Lin Lab: Stretchable Battery Can Survive Even Extreme Torture

April 21, 2025

The lithium-ion battery can heal itself after being cut in half

April 21, 2025 by Charles Q. Choi | Article Published in IEEE Spectrum

Researchers integrated a battery and circuit into a self-healable electronic system capable of recovering from being cut through by a razor blade.

A new lithium-ion battery can not only withstand stretching and twisting, but it can get stabbed with needles and cut in half with razor blades—and then heal itself to continue providing power to a device.

Wearable electronicssoft robots, and other devices could benefit from soft, stretchable lithium-ion batteries. However, most commercial lithium-ion batteries are hermetically sealed in rigid packages to keep out moisture that can degrade their performance, and to prevent toxic and flammable electrolytes from leaking out.

Previous research had investigated stretchable batteries that used hydrogels as their electrolytes. By using water as their solvent, these hydrogel batteries would prove nonflammable and less sensitive to moisture than commercial lithium-ion batteries. However, prior devices suffered from a number of limitations. Some proved stable only in relatively low voltages. Others depended on toxic, expensive fluorine-loaded compounds.

In the new study, researchers developed a new water-based hydrogel lithium-ion battery that does not contain fluorine. “Many materials we used are nonstandard to conventional lithium-ion batteries,” says Peisheng He, a postdoctoral researcher of mechanical engineering at the University of California, Berkeley. “We surmounted those challenges by learning lessons from unsuccessful trials, building and constantly improving fabrication and testing protocols.”

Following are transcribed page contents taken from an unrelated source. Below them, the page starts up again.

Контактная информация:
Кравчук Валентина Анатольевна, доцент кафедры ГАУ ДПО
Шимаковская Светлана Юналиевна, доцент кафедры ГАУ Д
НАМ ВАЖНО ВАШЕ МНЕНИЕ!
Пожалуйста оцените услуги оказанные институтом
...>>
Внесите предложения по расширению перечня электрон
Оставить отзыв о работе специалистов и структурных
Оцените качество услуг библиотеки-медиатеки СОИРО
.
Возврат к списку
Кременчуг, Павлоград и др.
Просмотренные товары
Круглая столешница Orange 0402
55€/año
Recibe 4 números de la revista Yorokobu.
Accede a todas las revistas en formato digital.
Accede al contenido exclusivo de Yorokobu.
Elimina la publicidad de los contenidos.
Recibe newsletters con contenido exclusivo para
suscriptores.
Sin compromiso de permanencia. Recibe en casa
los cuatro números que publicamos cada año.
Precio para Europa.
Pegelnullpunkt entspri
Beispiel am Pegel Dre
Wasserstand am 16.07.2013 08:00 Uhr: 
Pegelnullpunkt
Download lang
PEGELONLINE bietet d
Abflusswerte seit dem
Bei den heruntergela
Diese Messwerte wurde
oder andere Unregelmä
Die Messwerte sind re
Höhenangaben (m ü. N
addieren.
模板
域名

Previous stretchable batteries have proven sturdy, surviving twisting and even strikes from a hammer. The new battery displays another level of durability, not only enduring stretching, twisting, and folding, but continuously powering a yellow light even while being repeatedly punctured with needles. In addition, “the battery can be cut in half, put together, and self-heal to still maintain more than 90 percent of its capacity,” says coauthor Liwei Lin, a professor of mechanical engineering at UC Berkeley.

New Durable Hydrogel Lithium-Ion Battery

The new battery proved stable up to 3.11 volts. Past hydrogel batteries were stable only up to 1.23 volts. Moreover, over the course of a month, it operated stably over 500 cycles of charging and discharging, on average discharging 95 percent of the electric charge it received.

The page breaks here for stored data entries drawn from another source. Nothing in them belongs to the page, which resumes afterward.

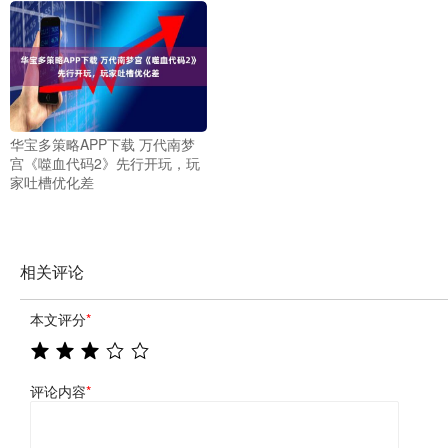
华宝多策略APP下载 万代南梦
宫《噬血代码2》先行开玩，玩
家吐槽优化差
相关评论
本文评分
*
评论内容
*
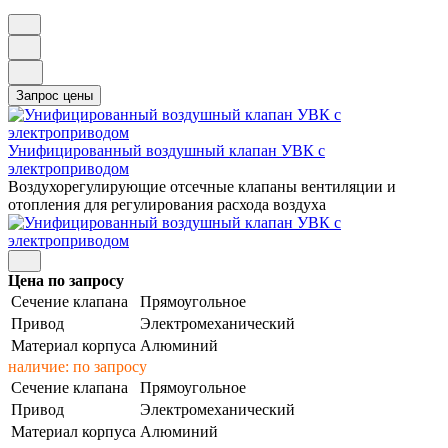
Унифицированный воздушный клапан УВК с
электроприводом
Воздухорегулирующие отсечные клапаны вентиляции и
отопления для регулирования расхода воздуха
Цена по запросу
Сечение клапана
Прямоугольное
Привод
Электромеханический
Материал корпуса
Алюминий
наличие: по запросу
Сечение клапана
Прямоугольное
Привод
Электромеханический
Материал корпуса
Алюминий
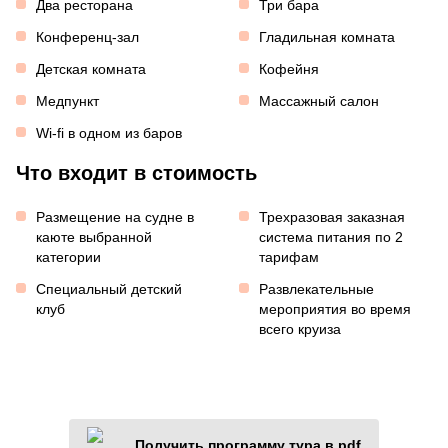
Два ресторана
Три бара
Конференц-зал
Гладильная комната
Детская комната
Кофейня
Медпункт
Массажный салон
Wi-fi в одном из баров
Что входит в стоимость
Размещение на судне в
Трехразовая заказная
каюте выбранной
система питания по 2
категории
тарифам
Специальный детский
Развлекательные
клуб
мероприятия во время
всего круиза
Получить программу тура в pdf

“Integrating our batteries into the wristband of a smartwatch can multiply the watch’s battery capacity, such that one may only need the recharge once a week or longer,” says coauthor Anju Toor, an assistant professor of materials science and engineering at the Georgia Institute of Technology.

The scientists caution that the energy density of their battery is only about one-tenth that of the lithium-ion batteries on the market, “so there is work to be done,” He says. “We expect optimizations on the electrode structure, high capacity electrodes, and electrolyte chemistry will further improve the energy density in future.”

Still, “even without these improvements, the current prototype would be enough to replace the polymer band of a smartwatch to provide additional power,” Lin says.

The researchers are now trying to push this technology from lab-scale fabrication to industry-level high-throughput manufacturing through a roll-to-roll process, Toor says.

The scientists detailed their findings 9 April in the journal Science Advances.